[OpenAFS] NetRestrict'd interfaces still talk to AFS (Linux)

Lin Osborne lin_osborne@ncsu.edu
Mon, 28 Jun 2004 16:00:47 -0400


Folk,

I manage a set of web servers that serve SSL-enabled,
IP-based virtual hosts whose document roots reside in AFS
and are accessed via an IP ACL. Each vhost has a unique IP
that is aliased to a single physical interface, but only
one IP (the "real" eth0 IP) is given ACL access per machine.

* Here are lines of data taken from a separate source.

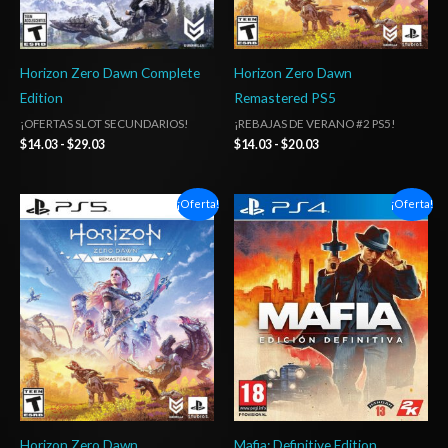
Horizon Zero Dawn Complete
Horizon Zero Dawn
Edition
Remastered PS5
¡OFERTAS SLOT SECUNDARIOS!
¡REBAJAS DE VERANO #2 PS5!
$
14.03
-
$
29.03
$
14.03
-
$
20.03
Rango
Rango
¡Oferta!
¡Oferta!
de
de
precios:
precios:
desde
desde
$5.00
$6.03
hasta
hasta
$8.00
$10.03
Horizon Zero Dawn
Mafia: Definitive Edition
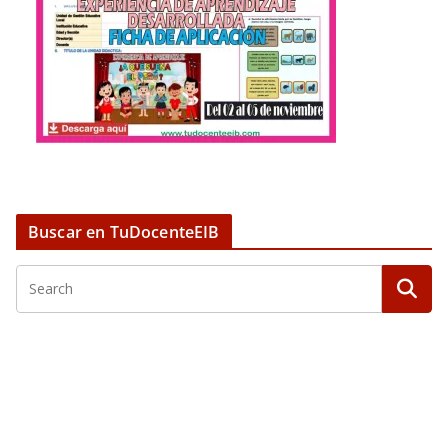
Buscar en TuDocenteEIB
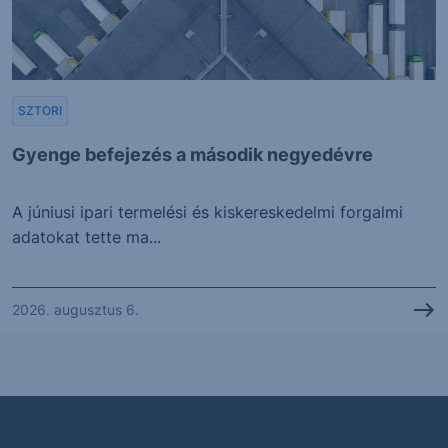
SZTORI
Gyenge befejezés a második negyedévre
A júniusi ipari termelési és kiskereskedelmi forgalmi
adatokat tette ma...
2026. augusztus 6.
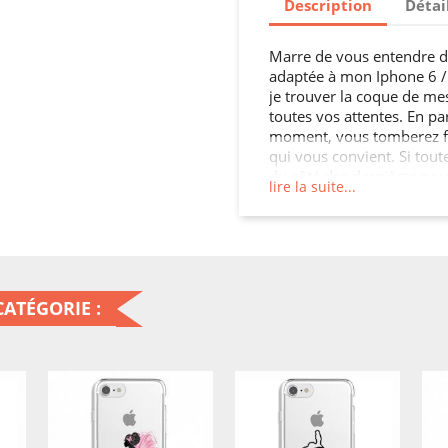
Description
Détai
Marre de vous entendre di
adaptée à mon Iphone 6 / 6
je trouver la coque de mes
toutes vos attentes. En pa
moment, vous tomberez f
qui vous convient. Si tout
du côté des dernières nou
lire la suite...
smartphone imprimées ou u
tendances, avec différents
si votre choix était celui 
personnaliser un de nos a
et textes perso ? Une idé
vous, mais comment cust
ATÉGORIE :
En personnalisant l’étui de
C’est simple et rapide, se
ou une housse en cuir pou
mon texte,...
3) validez votre création 
assurer un max, n’oubliez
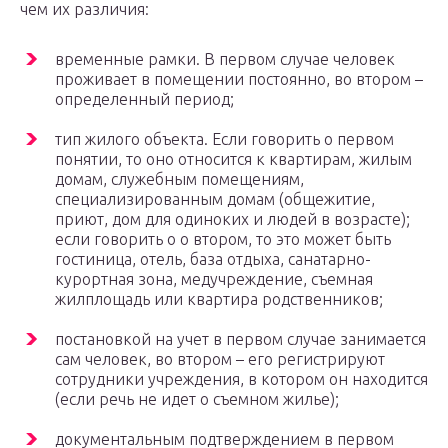
чем их различия:
временные рамки. В первом случае человек
проживает в помещении постоянно, во втором –
определенный период;
тип жилого объекта. Если говорить о первом
понятии, то оно относится к квартирам, жилым
домам, служебным помещениям,
специализированным домам (общежитие,
приют, дом для одиноких и людей в возрасте);
если говорить о о втором, то это может быть
гостиница, отель, база отдыха, санатарно-
курортная зона, медучреждение, съемная
жилплощадь или квартира родственников;
постановкой на учет в первом случае занимается
сам человек, во втором – его регистрируют
сотрудники учреждения, в котором он находится
(если речь не идет о съемном жилье);
документальным подтверждением в первом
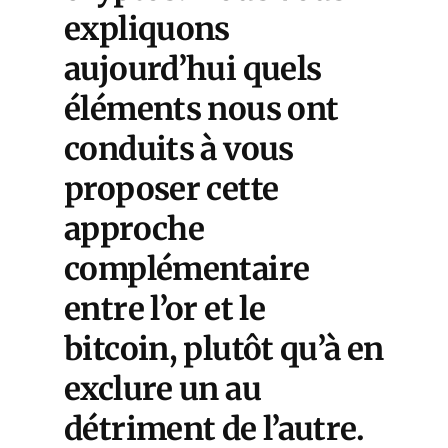
expliquons
aujourd’hui quels
éléments nous ont
conduits à vous
proposer cette
approche
complémentaire
entre l’or et le
bitcoin, plutôt qu’à en
exclure un au
détriment de l’autre.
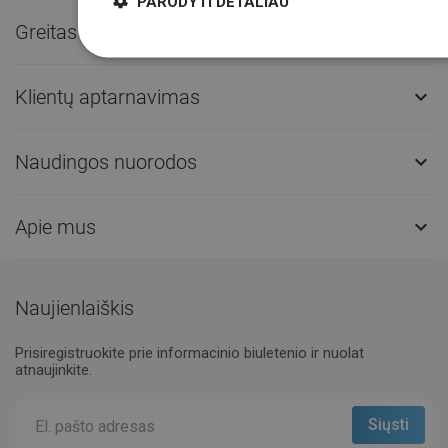
PARODYTI DETALIAU
Greitas kontaktas

Klientų aptarnavimas

Naudingos nuorodos

Apie mus

Naujienlaiškis
Prisiregistruokite prie informacinio biuletenio ir nuolat
atnaujinkite.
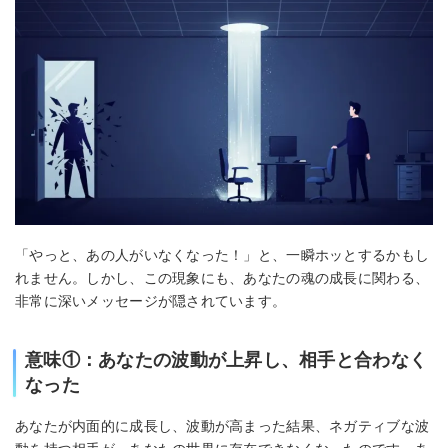
「やっと、あの人がいなくなった！」と、一瞬ホッとするかもし
れません。しかし、この現象にも、あなたの魂の成長に関わる、
非常に深いメッセージが隠されています。
意味①：あなたの波動が上昇し、相手と合わなく
なった
あなたが内面的に成長し、波動が高まった結果、ネガティブな波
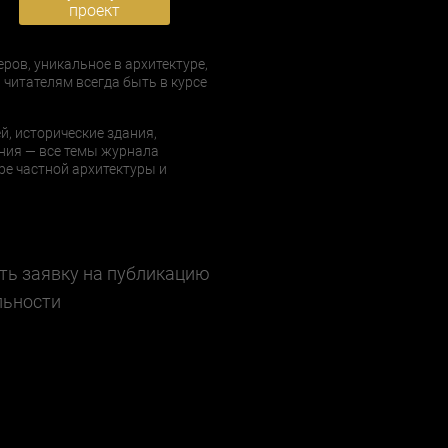
проект
еров, уникальное в архитектуре,
 читателям всегда быть в курсе
й, исторические здания,
ния — все темы журнала
е частной архитектуры и
ть заявку на публикацию
льности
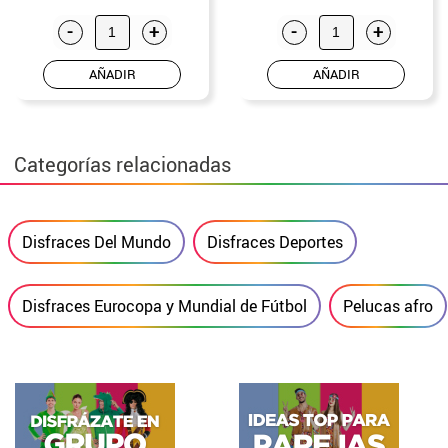
-
+
-
+
AÑADIR
AÑADIR
Categorías relacionadas
Disfraces Del Mundo
Disfraces Deportes
Disfraces Eurocopa y Mundial de Fútbol
Pelucas afro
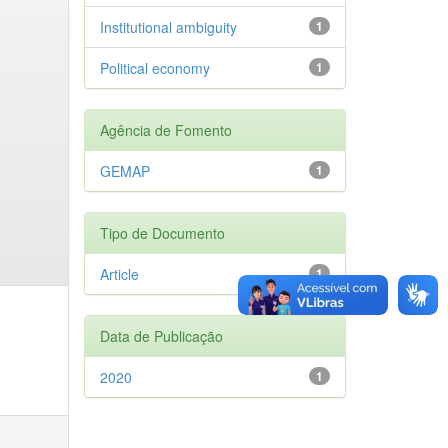
Institutional ambiguity
1
Political economy
1
Agência de Fomento
GEMAP
1
Tipo de Documento
Article
1
Data de Publicação
2020
1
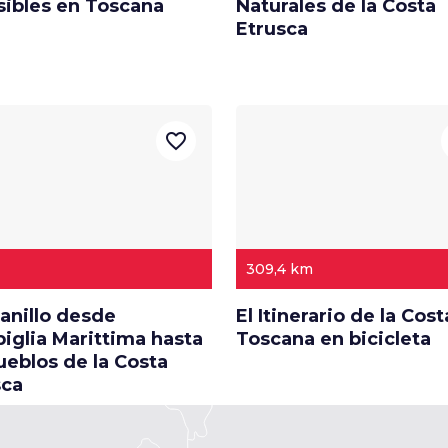
sibles en Toscana
Naturales de la Costa
Etrusca
favorite_border
309,4 km
anillo desde
El Itinerario de la Cost
iglia Marittima hasta
Toscana en bicicleta
ueblos de la Costa
sca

To date, I've been running this setup trouble free on
Red Hat 7.3 (2.4.18 kernel/1.2.7 client/2.2.5 glibc). Recent efforts
to migrate the sites to Debian "stable" with a 2.4.26/1.2.11/2.3.2
kernel/client/glibc combination have revealed an unexpected behavior
not seen on the RH machines.

Basically, about every 20 to 25 days, the Debian machine loses contact
with AFS, downing the sites and requiring a reboot to reset the client.
I find the following message in /var/log/messages

kernel: afs: Tokens for user of AFS id -1 for cell <my_cell_name> have expired

I first implemented NetInfo to restrict AFS to the IP that's in the
ACL. 'fs gc' indicated that this IP was the only one registered with the
client, but the problem reappeared. So, I implemented NetRestrict list
of IPs that shouldn't register. Again, 'fs gc' indicates only the
desired IP is regsitered. However, tcpdump indicates that the
restricted IP is still talking to AFS. Output looks like this:

15:14:17.919232 restricted-IP.afs3-callback > our-fileserver.afs3-fileserver: 
rx data fs call fetch-status fid 537307550/10054/8232 (44) (DF)
15:14:17.919656 our-fileserver.afs3-fileserver > restricted-IP.afs3-callback: 
rx data cb call whoareyou (32) (DF)
15:14:17.919783 restricted-IP.afs3-callback > our-fileserver.afs3-fileserver: 
rx data cb reply whoareyou (460) (DF)
15:14:17.920681 our-fileserver.afs3-fileserver > restricted-IP.afs3-callback: 
rx data fs reply fetch-status (148) (DF)


Again, I haven't seen this problem on Red Hat 7.3 in production. Based on
tests, RH-9 and RHEL-3 appear to only talk to AFS via the "machine" IP.
On both Debian and RH, the machine IP (i.e., the one in the AFS ACL, the
one *not* assigned to any vhost) is the lowest numbered IP.

My questions are:
1) Why is the client losing access?
2) Why does NetInfo/NetRestrict not limit AFS conversation to the allowed IP?
3) What can I do to solve 1) and 2)?

Many thanks!
Lin Osborne